6.7 ESCROW. Buyer may assert a claim for indemnification under the
Escrow Agreement by notice to Sellers' Representative and the Escrow Agent
specifying in reasonable detail the basis for such claim to the extent then
known by Buyer and the amount to which Buyer is entitled under this Section 6,
all as more fully provided in the Escrow Agreement. Buyer is authorized to
recover from the funds in escrow the entire amount of, or any portion of, any
claim against any Seller without regard to the amount contributed or deemed to
be contributed by such Seller. Sellers will settle among themselves any right to
contribution or indemnity with regard to amounts paid to Buyer from the escrowed
funds. The amount held in escrow, if and when disbursed to Sellers, shall be
treated on an installment sale basis and shall be taken into income by Sellers
in the year in which it is received, unless Sellers elect in their sole
discretion to elect out of installment sale treatment.
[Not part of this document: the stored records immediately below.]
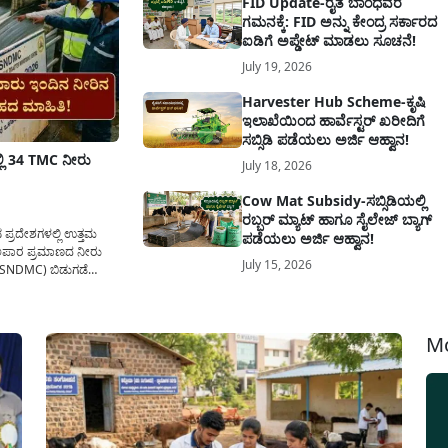
FID Update-ರೈತ ಬಾಂಧವರ
ಗಮನಕ್ಕೆ: FID ಅನ್ನು ಕೇಂದ್ರ ಸರ್ಕಾರದ
ಐಡಿಗೆ ಅಪ್ಡೇಟ್ ಮಾಡಲು ಸೂಚನೆ!
July 19, 2026
Harvester Hub Scheme-ಕೃಷಿ
ಇಲಾಖೆಯಿಂದ ಹಾರ್ವೆಸ್ಟರ್ ಖರೀದಿಗೆ
ಸಬ್ಸಿಡಿ ಪಡೆಯಲು ಅರ್ಜಿ ಆಹ್ವಾನ!
ಿ 34 TMC ನೀರು
July 18, 2026
Cow Mat Subsidy-ಸಬ್ಸಿಡಿಯಲ್ಲಿ
ರಬ್ಬರ್ ಮ್ಯಾಟ್ ಹಾಗೂ ಸೈಲೇಜ್ ಬ್ಯಾಗ್
ಪ್ರದೇಶಗಳಲ್ಲಿ ಉತ್ತಮ
ಪಡೆಯಲು ಅರ್ಜಿ ಆಹ್ವಾನ!
 ಅಪಾರ ಪ್ರಮಾಣದ ನೀರು
July 15, 2026
 (KSNDMC) ಬಿಡುಗಡೆ
ಯಗಳಿಗೆ ಒಂದೇ ದಿನದಲ್ಲಿ
Mo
Neither the giving of
notice of a claim under the Escrow Agreement nor the failure to give such notice
will constitute an election of remedies or limit Buyer in any manner in the
enforcement of any other remedies that may be available to it.
6.8 PROCEDURE FOR INDEMNIFICATION - THIRD PARTY CLAIMS.
(a) Promptly after receipt by an indemnified party under Section 6.2,
6.4, or (to the extent provided in the last sentence of Section 6.3) Section 6.3
of notice of the commencement of any Proceeding against it, such indemnified
party will, if a claim is to be made against an indemnifying party under such
Section, give notice to the indemnifying party of the commencement of such
claim, but the failure to notify the indemnifying party will not relieve the
indemnifying party of any liability that it may have to any indemnified party,
except to the extent that the indemnifying party demonstrates that the defense
of such action is prejudiced by the indemnifying party's failure to give such
notice.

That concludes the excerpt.